The staging of the 2012 Olympics at Stratford was designed to help regenerate a blighted area, an area of high unemployment. An area which has suffered centuries of industrialisation and pollution where, regularly, investment in improvements had been redirected to other causes.
A new book Over the Border: The Other East End by Neil Fraser investigates the reality of this image and the reactions of those who live in the area to the decision not only to hold the Olympic Games on their patch but ‘improve’ their lives in legacy. It is salutary to realise that plans were already in place to regenerate Stratford – now incorporated into LOCOG’s plans – and to consider the impact that a new shopping mall like Westfield will have on the local people. Has it been staffed by locals, is it shopped in by locals? How much is hype and how much reality? One is left with a confused feeling that whilst exciting and dramatic changes are happening, real values remain with the older communities. That the plans have not been universally welcomed but imposed upon people.

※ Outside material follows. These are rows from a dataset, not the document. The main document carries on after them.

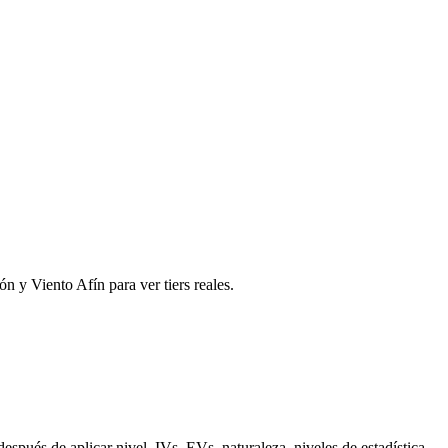
n y Viento Afín para ver tiers reales.
és de aplicar nivel, IVs, EVs, naturaleza, niveles de estadística,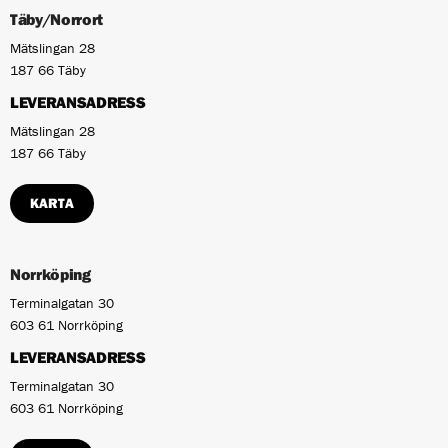
Täby/Norrort
Mätslingan 28
187 66 Täby
LEVERANSADRESS
Mätslingan 28
187 66 Täby
KARTA
Norrköping
Terminalgatan 30
603 61 Norrköping
LEVERANSADRESS
Terminalgatan 30
603 61 Norrköping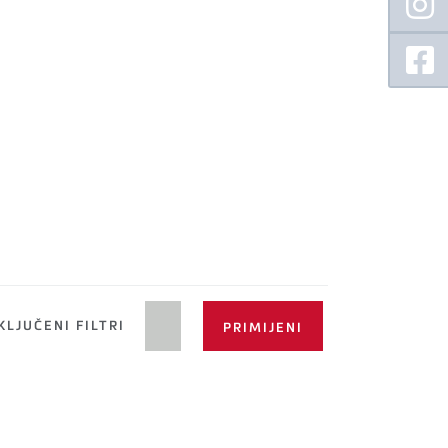
Sidebar
LJUČENI FILTRI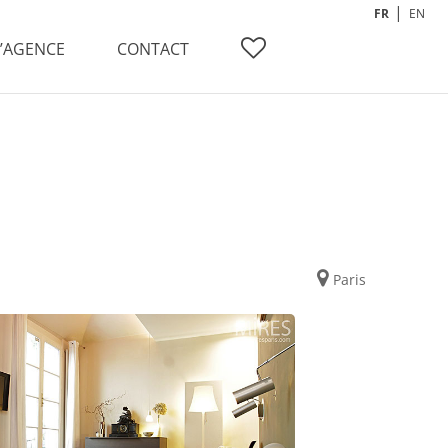
FR
EN
L’AGENCE
CONTACT
Paris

In this thoughtful book, we also explore surrounding areas such as West Ham, Plaistow, Silvertown Town and the River Lea. It is not a polemic but engages the views and everyday activities of acquaintances and friends to build a fascinating slant on this spectacular initiative in the East End.
While we are all enjoying the Olympic Games, I recommend reading this book which will add many layers of understanding about the history of the area and the proposed legacy.